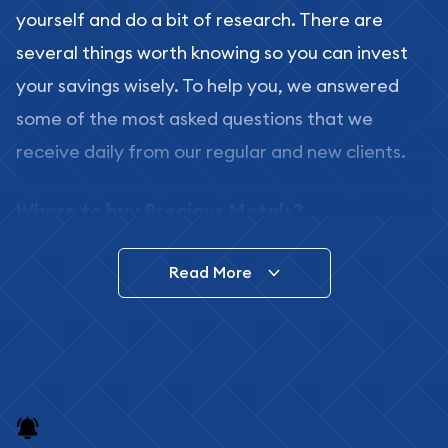
yourself and do a bit of research. There are
several things worth knowing so you can invest
your savings wisely. To help you, we answered
some of the most asked questions that we
receive daily from our regular and new clients.
Where to buy Precious Metals?
In this day and age, there is a variety of options
Read More
for buying bullion, you can even buy bullion
online. ABC Coins & Bullion is a great place to buy
as it offers both the chance to buy bullion coins
and bars online and in stores.
Buying bullion coins online is convenient as you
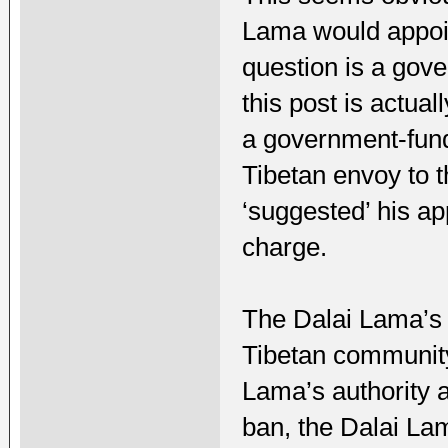
Lama would appoin
question is a gove
this post is actual
a government-funde
Tibetan envoy to t
‘suggested’ his ap
charge.
The Dalai Lama’s
Tibetan community 
Lama’s authority a
ban, the Dalai La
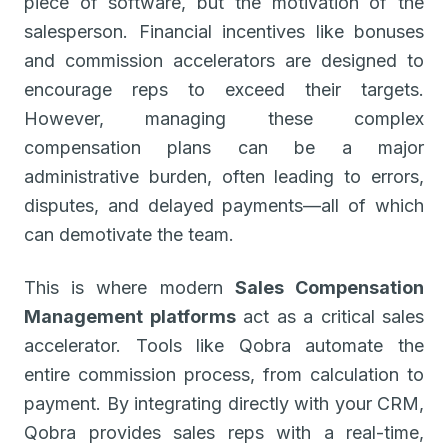
piece of software, but the motivation of the
salesperson. Financial incentives like bonuses
and commission accelerators are designed to
encourage reps to exceed their targets.
However, managing these complex
compensation plans can be a major
administrative burden, often leading to errors,
disputes, and delayed payments—all of which
can demotivate the team.
This is where modern
Sales Compensation
Management platforms
act as a critical sales
accelerator. Tools like Qobra automate the
entire commission process, from calculation to
payment. By integrating directly with your CRM,
Qobra provides sales reps with a real-time,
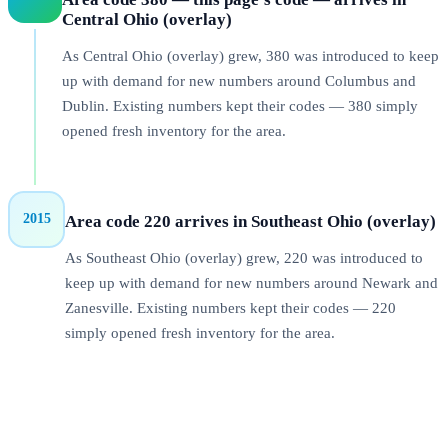
Central Ohio (overlay)
As Central Ohio (overlay) grew, 380 was introduced to keep
up with demand for new numbers around Columbus and
Dublin. Existing numbers kept their codes — 380 simply
opened fresh inventory for the area.
2015
Area code 220 arrives in Southeast Ohio (overlay)
As Southeast Ohio (overlay) grew, 220 was introduced to
keep up with demand for new numbers around Newark and
Zanesville. Existing numbers kept their codes — 220
simply opened fresh inventory for the area.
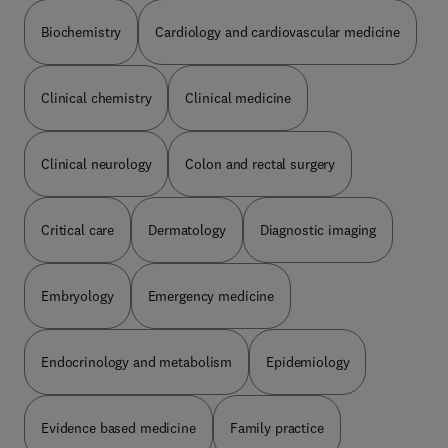
understanding of dermatological conditions,
treatment and technologies, as well as increased
Biochemistry
Cardiology and cardiovascular medicine
representation of conditions on a range of skin
tones to reflect diverse patient populations
encountered in clinical dermatology.
Clinical chemistry
Clinical medicine
Clinical neurology
Colon and rectal surgery
Critical care
Dermatology
Diagnostic imaging
Embryology
Emergency medicine
Endocrinology and metabolism
Epidemiology
Evidence based medicine
Family practice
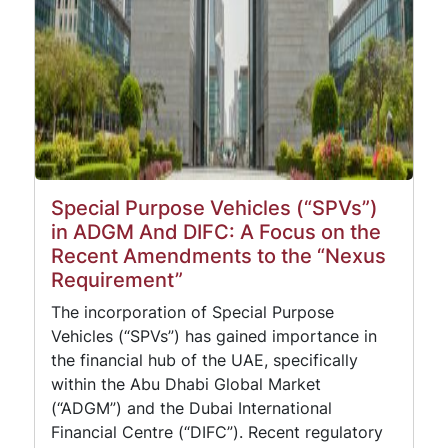
Special Purpose Vehicles (“SPVs”)
in ADGM And DIFC: A Focus on the
Recent Amendments to the “Nexus
Requirement”
The incorporation of Special Purpose
Vehicles (“SPVs”) has gained importance in
the financial hub of the UAE, specifically
within the Abu Dhabi Global Market
(“ADGM”) and the Dubai International
Financial Centre (“DIFC”). Recent regulatory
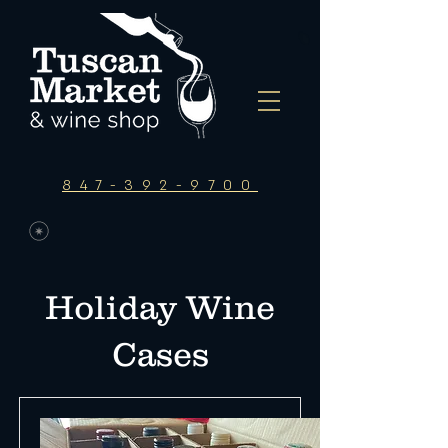
847-392-9700
Holiday Wine
Cases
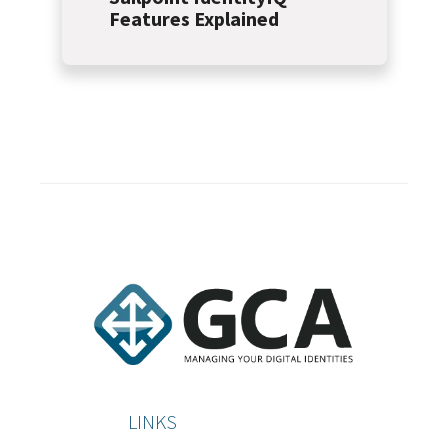
Features Explained
LINKS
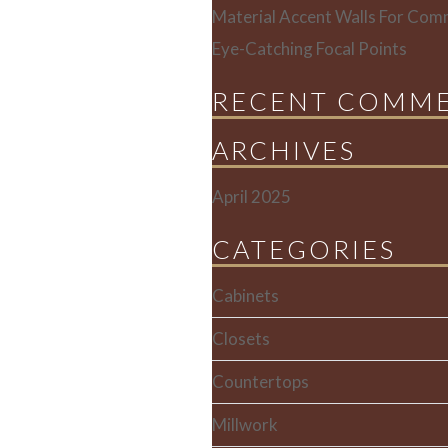
Material Accent Walls For Comm
Eye-Catching Focal Points
RECENT COMM
ARCHIVES
April 2025
CATEGORIES
Cabinets
Closets
Countertops
Millwork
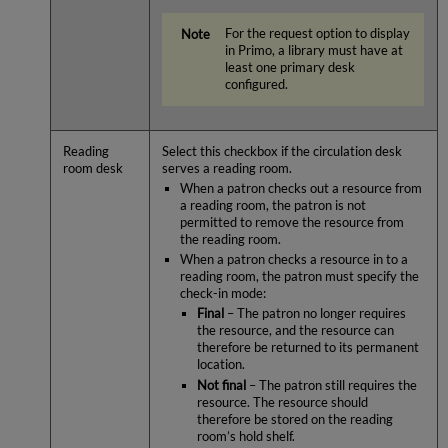
For the request option to display
in Primo, a library must have at
least one primary desk
configured.
Reading
Select this checkbox if the circulation desk
room desk
serves a reading room.
When a patron checks out a resource from
a reading room, the patron is not
permitted to remove the resource from
the reading room.
When a patron checks a resource in to a
reading room, the patron must specify the
check-in mode:
Final
– The patron no longer requires
the resource, and the resource can
therefore be returned to its permanent
location.
Not final
– The patron still requires the
resource. The resource should
therefore be stored on the reading
room’s hold shelf.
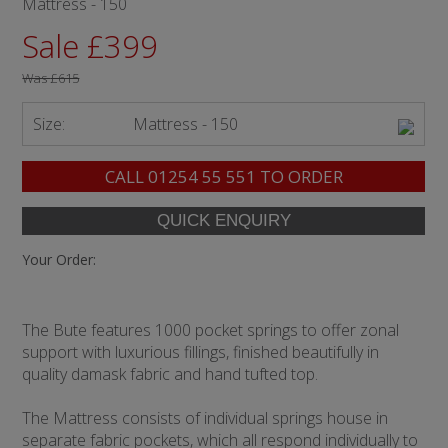
Mattress - 150
Sale £399
Was
£615
Size:
Mattress - 150
CALL
01254 55 551
TO ORDER
Your Order:
The Bute features 1000 pocket springs to offer zonal
support with luxurious fillings, finished beautifully in
quality damask fabric and hand tufted top.
The Mattress consists of individual springs house in
separate fabric pockets, which all respond individually to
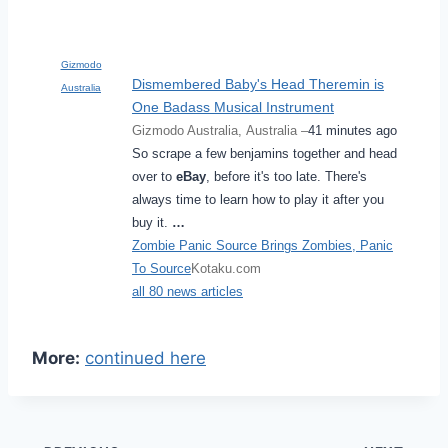
Gizmodo
Dismembered Baby's Head Theremin is
Australia
One Badass Musical Instrument
Gizmodo Australia, Australia –
41 minutes ago
So scrape a few benjamins together and head
over to
eBay
, before it's too late. There's
always time to learn how to play it after you
buy it.
…
Zombie Panic Source Brings Zombies, Panic
To Source
Kotaku.com
all 80 news articles
More:
continued here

━━━━━━━━

Your assignment. Copy the entries character for character, excluding any pictures.

Response to the exercise.
yourself and do a bit of research. There are
several things worth knowing so you can invest
your savings wisely. To help you, we answered
some of the most asked questions that we
receive daily from our regular and new clients.
Where to buy Precious Metals?
In this day and age, there is a variety of options
Read More
for buying bullion, you can even buy bullion
online. ABC Coins & Bullion is a great place to buy
as it offers both the chance to buy bullion coins
and bars online and in stores.
Buying bullion coins online is convenient as you
Lama would appoin
question is a gove
this post is actual
a government-funde
Tibetan envoy to t
‘suggested’ his ap
charge.
The Dalai Lama’s
Tibetan community 
Lama’s authority a
ban, the Dalai La
piece of software, but the motivation of the
salesperson. Financial incentives like bonuses
and commission accelerators are designed to
encourage reps to exceed their targets.
However, managing these complex
compensation plans can be a major
administrative burden, often leading to errors,
disputes, and delayed payments—all of which
can demotivate the team.
This is where modern
Sales Compensation
Management platforms
act as a critical sales
accelerator. Tools like Qobra automate the
entire commission process, from calculation to
payment. By integrating directly with your CRM,
Qobra provides sales reps with a real-time,
Central Ohio (overlay)
As Central Ohio (overlay) grew, 380 was introduced to keep
up with demand for new numbers around Columbus and
Dublin. Existing numbers kept their codes — 380 simply
opened fresh inventory for the area.
2015
Area code 220 arrives in Southeast Ohio (overlay)
As Southeast Ohio (overlay) grew, 220 was introduced to
keep up with demand for new numbers around Newark and
Zanesville. Existing numbers kept their codes — 220
simply opened fresh inventory for the area.
understanding of dermatological conditions,
treatment and technologies, as well as increased
Biochemistry
Cardiology and cardiovascular medicine
representation of conditions on a range of skin
tones to reflect diverse patient populations
encountered in clinical dermatology.
Clinical chemistry
Clinical medicine
Clinical neurology
Colon and rectal surgery
Critical care
Dermatology
Diagnostic imaging
Embryology
Emergency medicine
Endocrinology and metabolism
Epidemiology
Evidence based medicine
Family practice
Special Purpose Vehicles (“SPVs”)
in ADGM And DIFC: A Focus on the
Recent Amendments to the “Nexus
Requirement”
The incorporation of Special Purpose
Vehicles (“SPVs”) has gained importance in
the financial hub of the UAE, specifically
within the Abu Dhabi Global Market
(“ADGM”) and the Dubai International
Financial Centre (“DIFC”). Recent regulatory
847-392-9700
Holiday Wine
Cases
Features Explained
LINKS
Material Accent Walls For Comm
Eye-Catching Focal Points
RECENT COMM
ARCHIVES
April 2025
CATEGORIES
Cabinets
Closets
Countertops
Millwork
For the request option to display
in Primo, a library must have at
least one primary desk
configured.
Reading
Select this checkbox if the circulation desk
room desk
serves a reading room.
When a patron checks out a resource from
a reading room, the patron is not
permitted to remove the resource from
the reading room.
When a patron checks a resource in to a
reading room, the patron must specify the
check-in mode:
Final
– The patron no longer requires
the resource, and the resource can
therefore be returned to its permanent
location.
Not final
– The patron still requires the
resource. The resource should
therefore be stored on the reading
room’s hold shelf.
Mattress - 150
Sale £399
Was
£615
Size:
Mattress - 150
CALL
01254 55 551
TO ORDER
Your Order:
The Bute features 1000 pocket springs to offer zonal
support with luxurious fillings, finished beautifully in
quality damask fabric and hand tufted top.
The Mattress consists of individual springs house in
separate fabric pockets, which all respond individually to
Gizmodo
Dismembered Baby's Head Theremin is
Australia
One Badass Musical Instrument
Gizmodo Australia, Australia –
41 minutes ago
So scrape a few benjamins together and head
over to
eBay
, before it's too late. There's
always time to learn how to play it after you
buy it.
…
Zombie Panic Source Brings Zombies, Panic
To Source
Kotaku.com
all 80 news articles
More:
continued here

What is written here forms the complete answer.